J’ai remarqué qu’on avait inconsciemment/consciemment tendance à décortiquer certaines étiquettes, et à analyser minutieusement notre vie pour savoir si on y correspondait, si on avait le droit, bref, à calquer notre comportement sur ce qu’on a pu lire/percevoir/entendre sur telle ou telle définition.
C’est un peu pareil avec les blogs ou les livres ; on peut vite se laisser influencer par un auteur ou un blogger et on peut finir par perdre son esprit critique ou alors, poussé par une trop grande admiration, on se laisse lobotomiser. Quand on lit, quand on découvre quelque chose ou quand on approfondi ses connaissances, je pense qu’il faut toujours garder à l’esprit « qu’est-ce que j’en pense réellement moi ? Suis-je d’accord ? Pourquoi suis-je d’accord ou pourquoi ne suis-je pas d’accord ? Est-ce que cela me gêne ? Oui ou non ? Pourquoi ? » etc, et il faut ensuite se poser ces questions là, non seulement par rapport aux informations reçues mais aussi par rapport à sa pratique personnelle. Je ne sais pas si on pourrait expliquer de manière infaillible comment procéder : la pratique spirituelle et magique est un exercice d’équilibriste permanent et une remise en question constante. Ce qui ne veut pas dire que cela doit être violent ou forcément déstabilisant.

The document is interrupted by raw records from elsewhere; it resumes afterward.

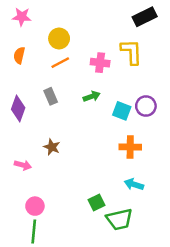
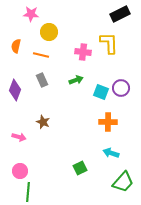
pink star: (22, 17) -> (31, 14), moved
orange line: (60, 63) -> (41, 55), moved, turned 42
pink circle: (35, 206) -> (20, 171), moved
green trapezoid: (119, 219) -> (123, 182), moved, turned -35

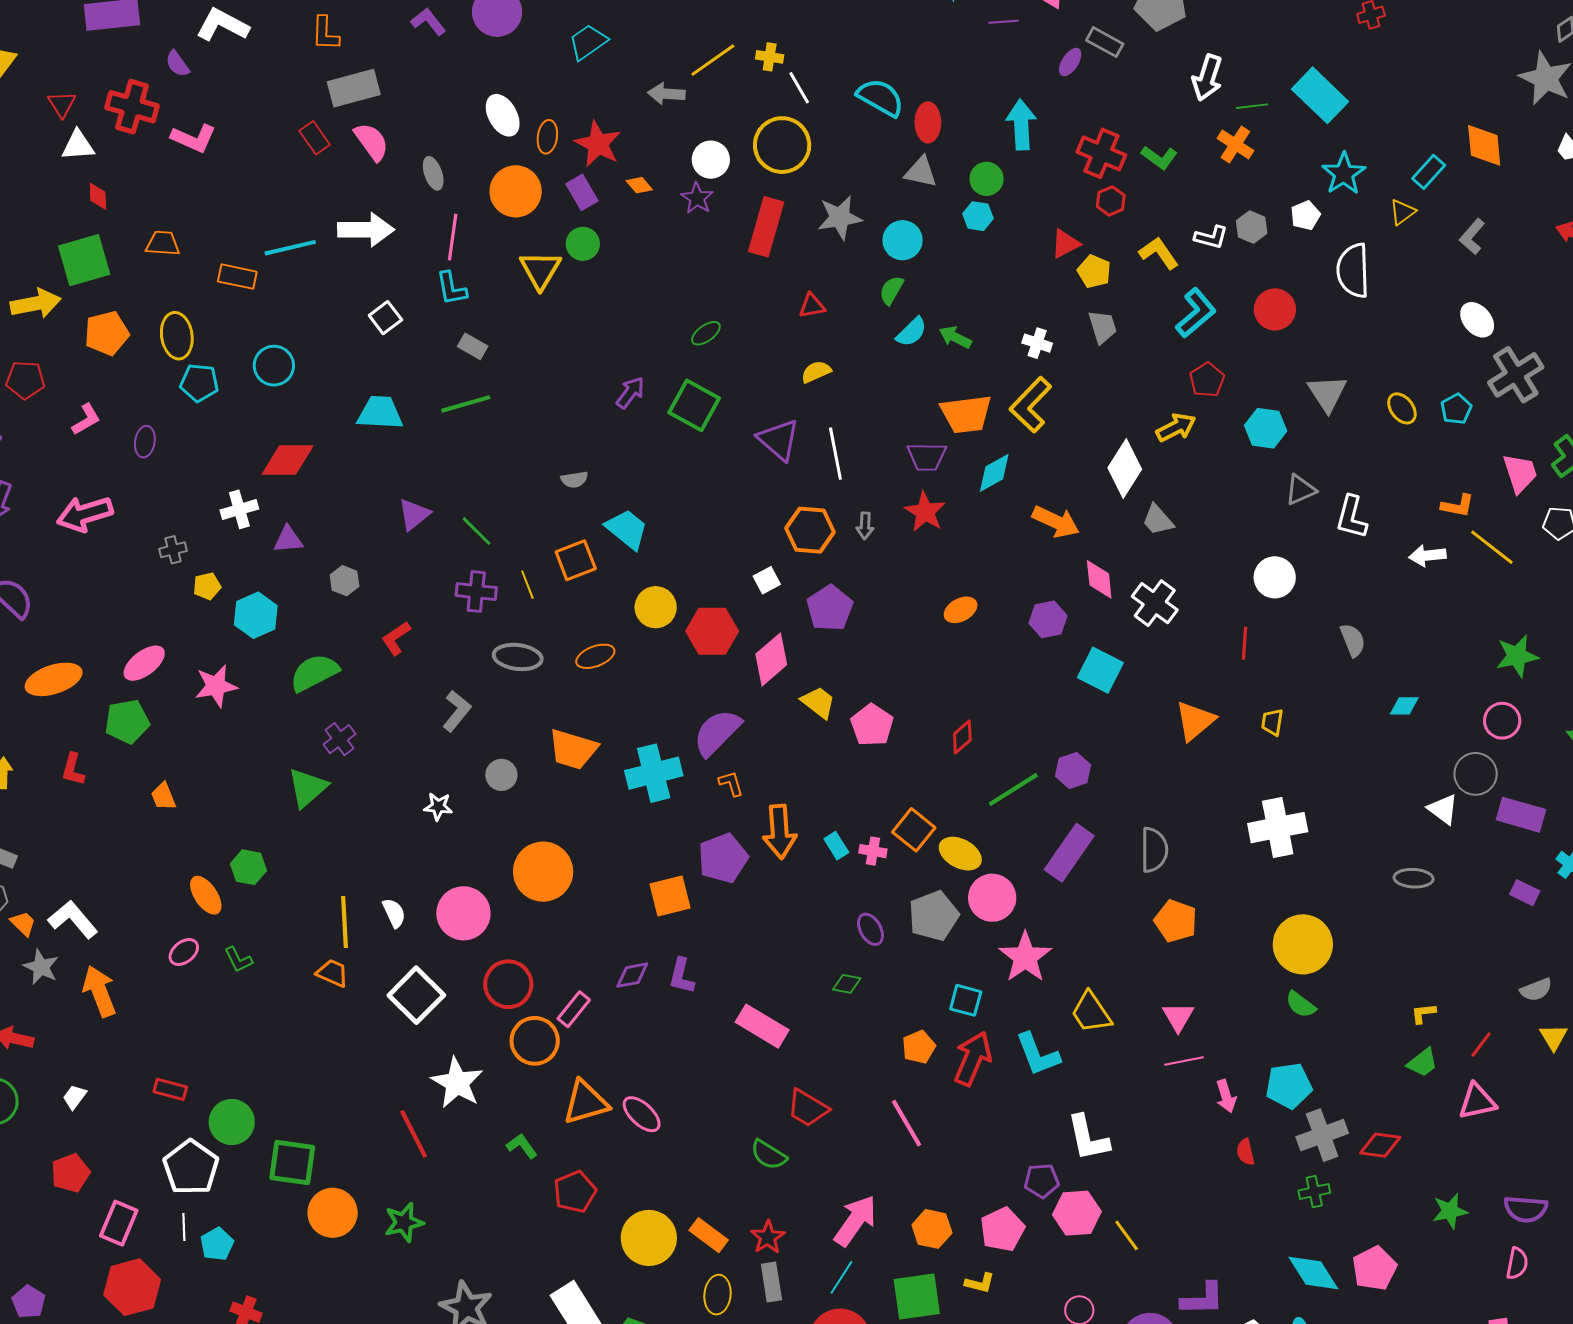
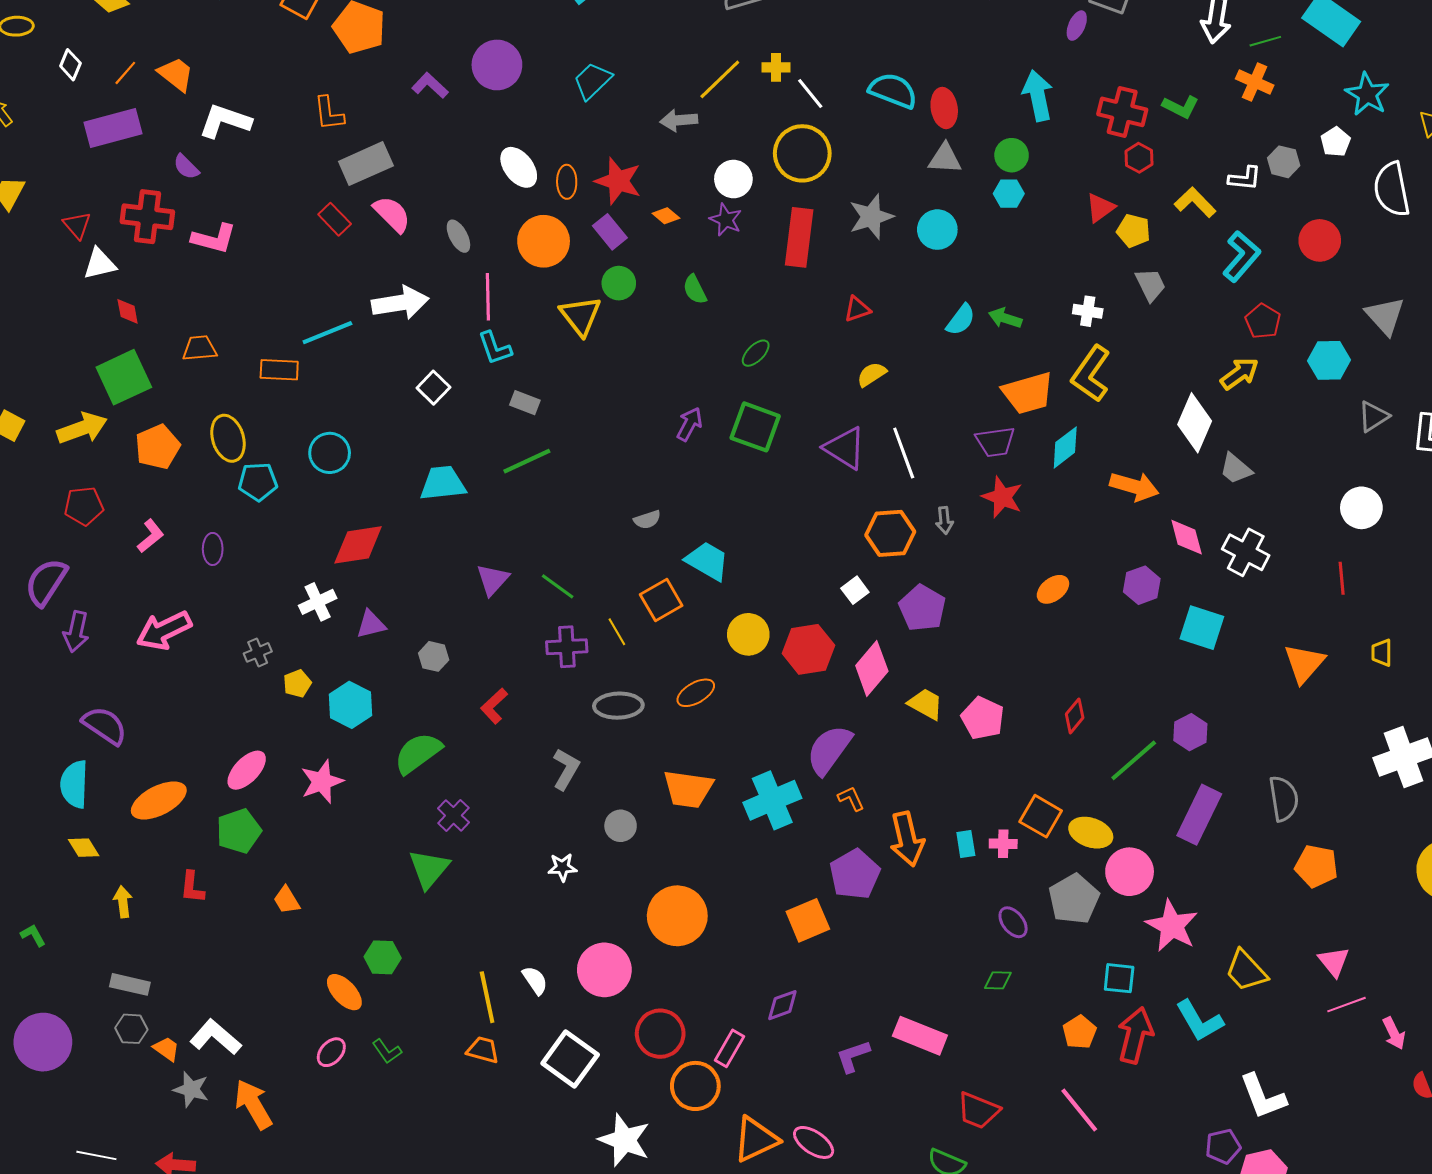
green semicircle: (891, 290) -> (695, 290), moved, turned -48
cyan rectangle: (836, 846) -> (966, 844), turned 32
purple L-shape: (682, 976) -> (853, 1056), moved, turned 66

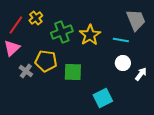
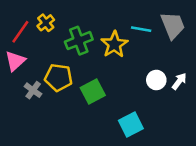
cyan line: (121, 40) -> (141, 29), moved
green square: (73, 72) -> (93, 91), turned -30
white arrow: (141, 74) -> (179, 81), moved

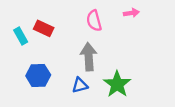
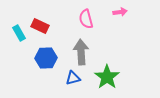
blue hexagon: (38, 75) -> (46, 58), moved

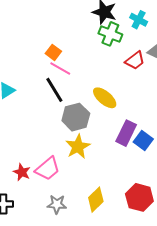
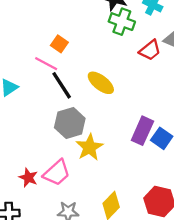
pink line: (60, 69) -> (46, 64), moved
yellow ellipse: (105, 98) -> (101, 83), moved
gray hexagon: (76, 117) -> (70, 123), moved

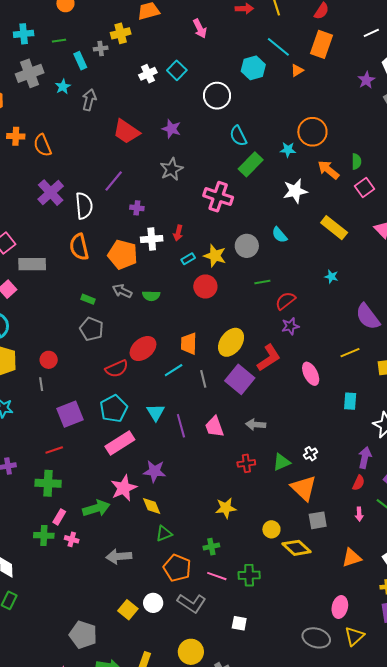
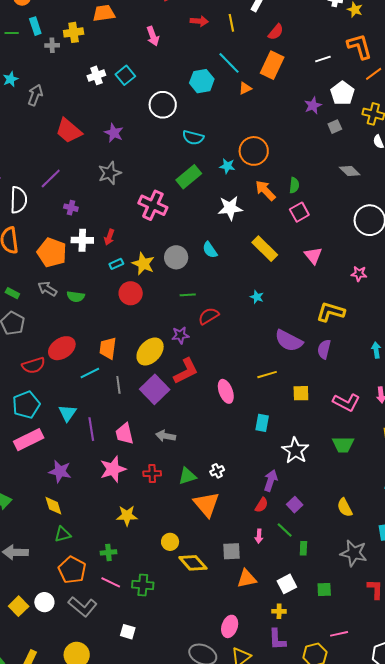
cyan rectangle: (80, 61) -> (35, 26), moved
cyan semicircle: (238, 136) -> (193, 138), moved, turned -55
purple semicircle: (368, 317) -> (289, 341), turned -32
purple star: (290, 326) -> (180, 335), moved
pink star: (124, 488) -> (113, 469), moved
gray square: (318, 520) -> (231, 551), moved

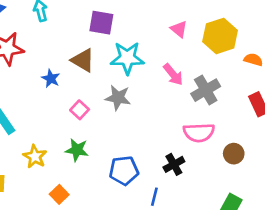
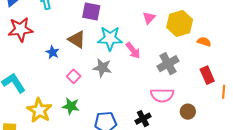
pink triangle: (179, 29) -> (149, 18), turned 32
pink arrow: (173, 74) -> (133, 50), moved
yellow star: (35, 157) -> (39, 110), size x1.4

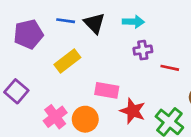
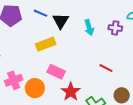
cyan arrow: (133, 22) -> (89, 28), turned 56
purple cross: (143, 50) -> (115, 28), moved
yellow rectangle: (67, 61) -> (46, 44), moved

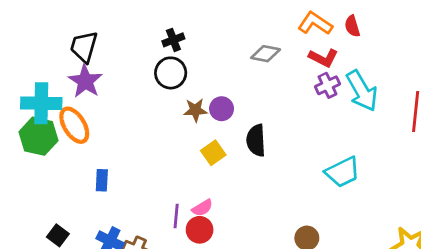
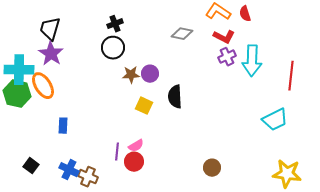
cyan arrow: (362, 91) -> (252, 61), turned 32
yellow square: (213, 153) -> (144, 106), turned -30
cyan trapezoid: (343, 172) -> (275, 120), moved

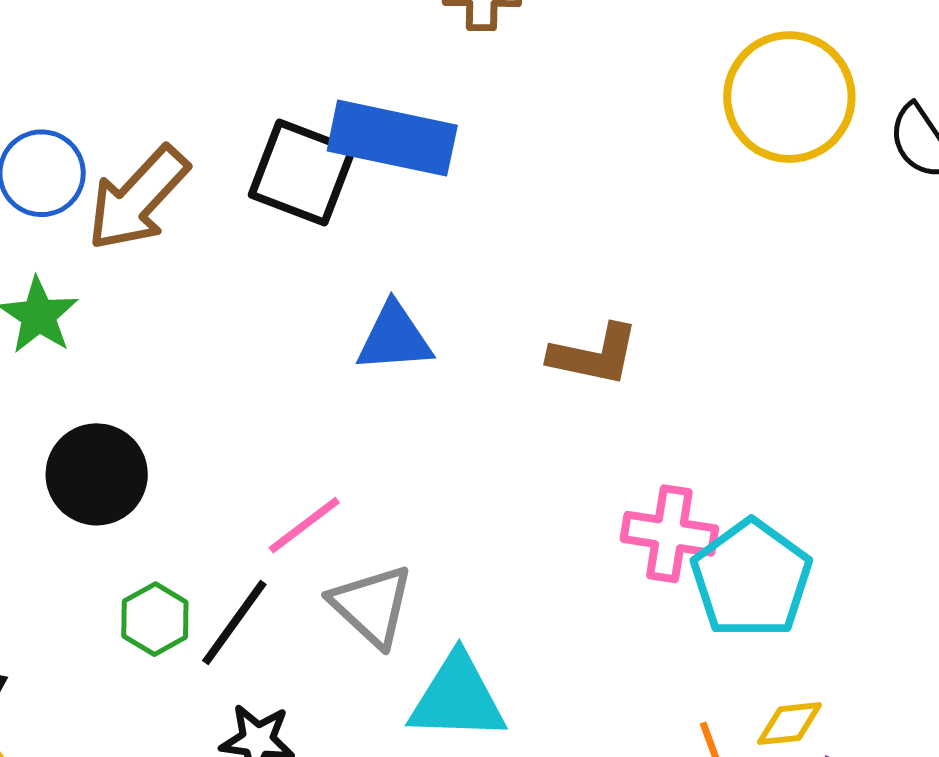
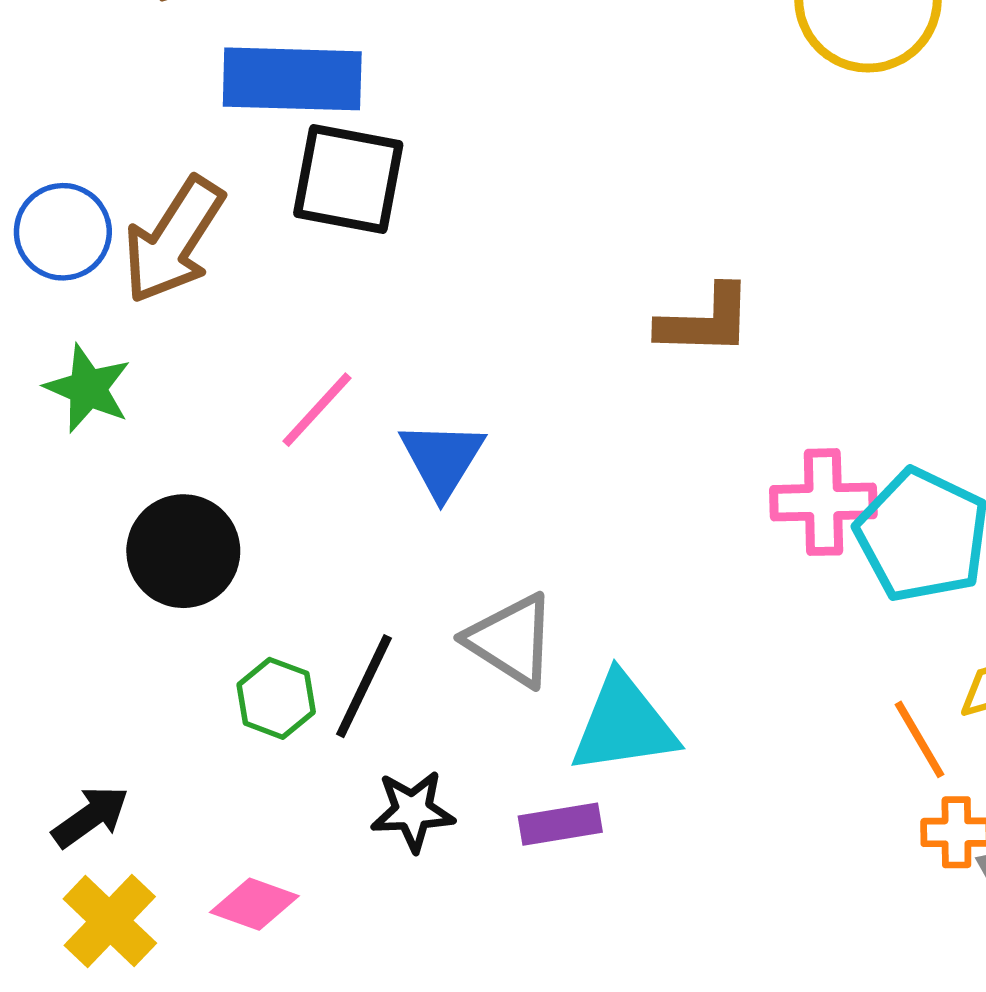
blue rectangle: (392, 138) -> (292, 79), moved
blue triangle: (394, 338) -> (442, 459), moved, turned -44
pink line: (304, 525) -> (317, 410), moved

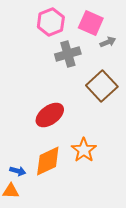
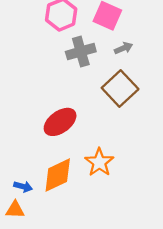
gray arrow: (108, 42) -> (124, 48), moved

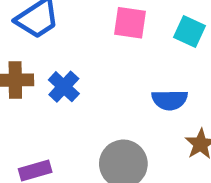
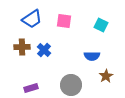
pink square: (130, 23) -> (64, 21), moved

J’ai du mal avec les étiquettes. Mais en même temps, j’avoue que j’ai parfois été contente de savoir comment on nomme certaines choses parce qu’il y a des fois où ca aide bigrement. Quelque part, il y a de l’égo à se parer d’étiquettes, mais il y en a aussi à les refuser d’un bloc, comme si on était tellement extraordinaire qu’un mélange ne pouvait pas nous convenir. Après tout, « sans étiquette » finit par devenir une étiquette comme les autres. Probablement que de ne pas vouloir en parler du tout est aussi un problème d’égo, le signe que l’on assume pas ce que l’on est. Le signe peut-être aussi que tout change et qu’on ne sait pas où on en est.
Au fil de certaines discussions, il arrive qu’on m’accole certaines étiquettes qui ne correspondent peut-être plus à ce que je suis. Je ne relève pas. Dans le fond, je m’en fous un peu, en tout cas, c’est vrai à l’heure actuelle, mais il y a tellement de choses qui ont changé pendant une année calendaire que je ne sais vraiment pas où j’en serais, ce que je penserais dans un an, si toutefois je suis encore en vie, bien sûr.